Is Paper A More Sustainable Flexible Packaging Material Than Plastic? (

Like many other major plastics applications, plastics use in flexible packaging has come under deep scrutiny in recent years as sustainability concerns rise and spread globally.

Paper is often lauded as a far more environmentally friendly alternative but how do the two materials really compare? And what is the most sustainable solution?

Historically, papers have been used in flexible packaging for many applications, including confectionery, pet food and dried food. By the early-2000s, however, paper demand as a flexible packaging substrate began to decline due to competition from down-gauging and the rise of plastic alternatives.

Consumers today widely view paper as a more environmentally friendly alternative to plastic. A European consumer preferences survey, commissioned by Two Sides in 2020, concluded that 62% of consumers see paper and cardboard packaging as better for the environment. Additionally, 70% of consumers surveyed said they were actively taking steps to reduce their use of plastic packaging.

Comparing green credentials isn’t as straightforward as some would think, however.

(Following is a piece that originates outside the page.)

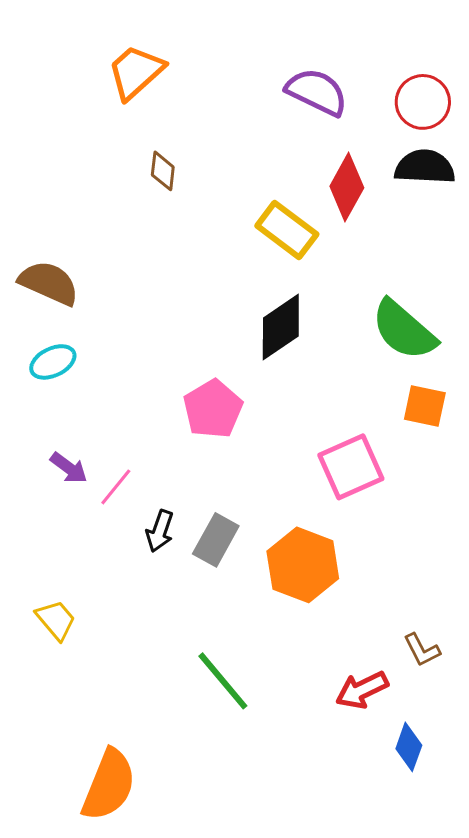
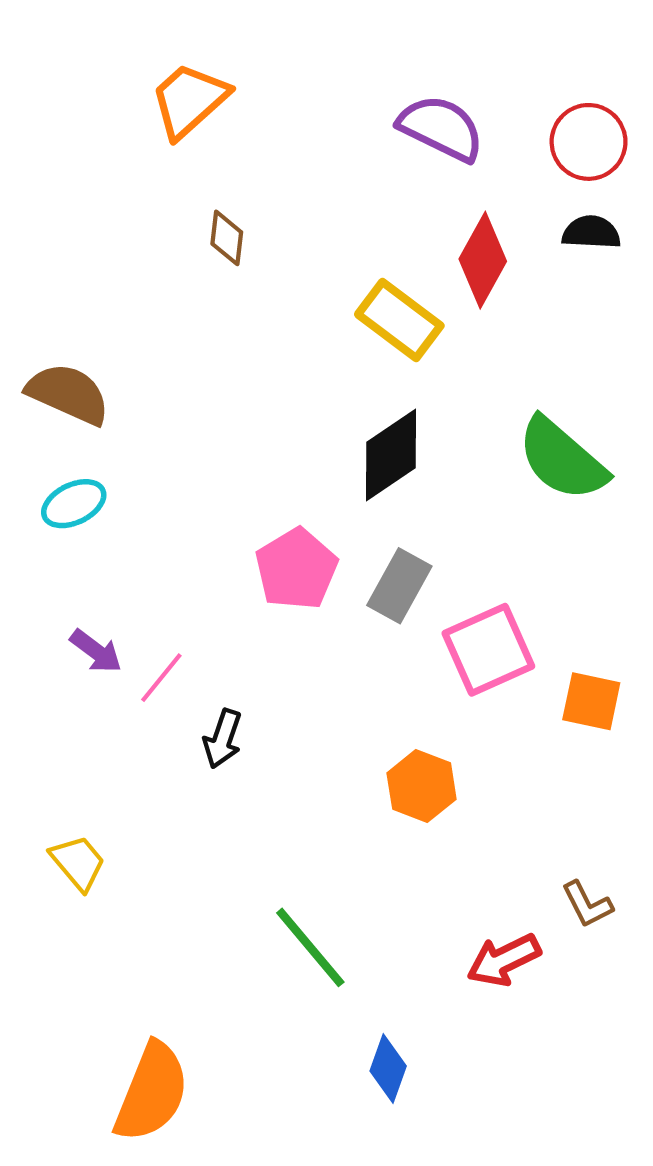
black semicircle: (425, 167) -> (591, 232), size x0.7
orange square: (425, 406) -> (591, 701), moved
gray rectangle: (216, 540) -> (399, 586), moved
orange hexagon: (303, 565) -> (422, 786), size x0.7
blue diamond: (409, 747) -> (388, 1069), moved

Paper is far more biodegradable than plastic and very easily recycled. But it often ends up in landfill, where its degradation rate slows – while it takes up more space than the same weight of plastic. Additionally, paper-based flexible packaging is often laminated with plastic/aluminium or coated with resin, therefore becoming non-recyclable.

Plastic’s properties make plastic packaging ideally suited for efficiently containing and protecting products during shipment and delivery to customers. However, despite its advantages, plastic is made of a non-renewable resource, whereas paper is made of trees. Furthermore, plastic can be recycled but it is currently difficult to achieve high levels of post-consumer recycled content in plastics due to post-consumer waste contamination.